I have already discussed about D AAs in the past, but I guess it was not the
right moment to do.

Do we want to keep them in the language? It's easy to do an:
import std.collections: HashMap;
And a flexible language is supposed to allow for a handy syntax even for
user-defined collections.
But the built-ins have a nicer syntax and a little different purpose. So I
think having the built-in syntax is good.

That syntax may map to built-in logic, or to library code. Both options are
acceptable, but I think having built-in logic is a little better.
But I need templated HashMaps and TreeMaps too in a std.collections.

Using templates leads to faster code, so the hash in collections can be
templated. But templates slow down compilation and inflate binary size. Built-i
AAs have a handy syntax, so they get used more often, even where you put only 6
items into them. So I'd like built-in AAs to be optimized for a very small
number of items too. There are several ways to do this. Built-in AAs must be
the most general and very flexible, easy to use, and not bug-prone. I don't
need built-in AAs to be the faster ones, or the ones the use the less memory.
This is an optimization, so for such more demanding needs I can use the HashMap
from the collections module.

So a good thing of built-in AAs is that they don't inflate code a lot, and the
compilation is fast, so they can be used everywhere in the program performance
in both speed and memory isn't critical (and this happens).

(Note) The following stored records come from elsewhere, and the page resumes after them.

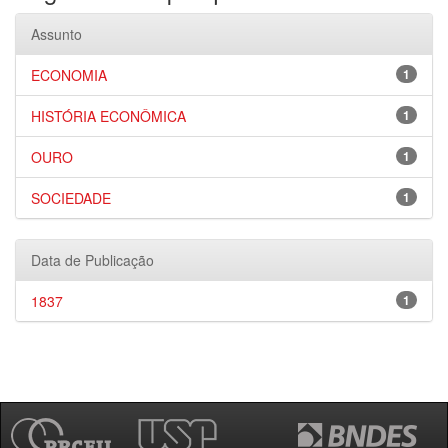
Assunto
ECONOMIA
1
HISTÓRIA ECONÔMICA
1
OURO
1
SOCIEDADE
1
Data de Publicação
1837
1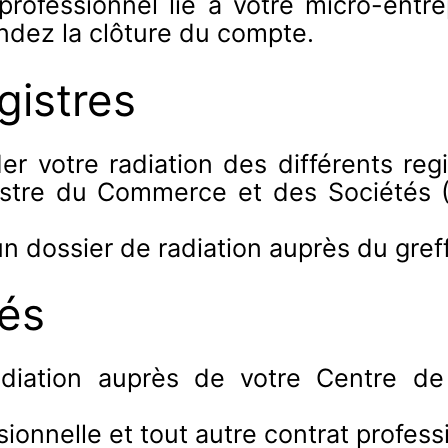
rofessionnel lié à votre micro-entre
ndez la clôture du compte.
gistres
 votre radiation des différents reg
gistre du Commerce et des Sociétés 
n dossier de radiation auprès du gre
tés
ation auprès de votre Centre de 
ionnelle et tout autre contrat profess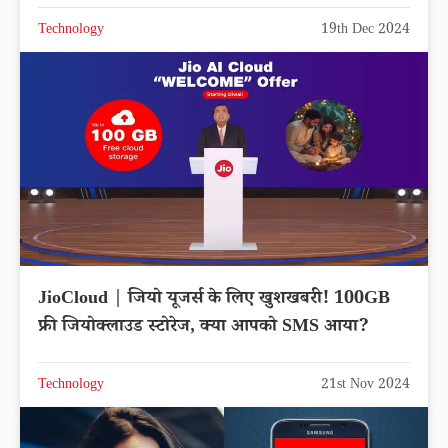
Technology
19th Dec 2024
JioCloud | जियो यूजर्स के लिए खुशखबरी! 100GB
फ्री जियोक्लाउड स्टोरेज, क्या आपको SMS आया?
Technology
21st Nov 2024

I like how the current AA design never degenerate to an O(n^2) behaviour
(Python dicts are much faster than the current D AAs but Python dicts in corner
cases go quadratic). But this quality has the disadvantage of requiring a opCmp
too to items that I want to put in an AA (because final chaining is resolved
with an ordered tree), while in Python and other languages I need just an opEq
and an opHash.

Regarding the iteration, I'd like the design used in Python3, where keys and
values (and items, that are pairs, if you want) return a small iterable object
that's a view to the dict. I may also want methods that return a true array of
values/items/keys as now, because once in a while you need this too (Python3
doesn't have this, and you need to do list(d.keys())).
The keys() returns an light immutable set object, this is very good and very
handy. Doing set operations is a godsend in certain kinds of code.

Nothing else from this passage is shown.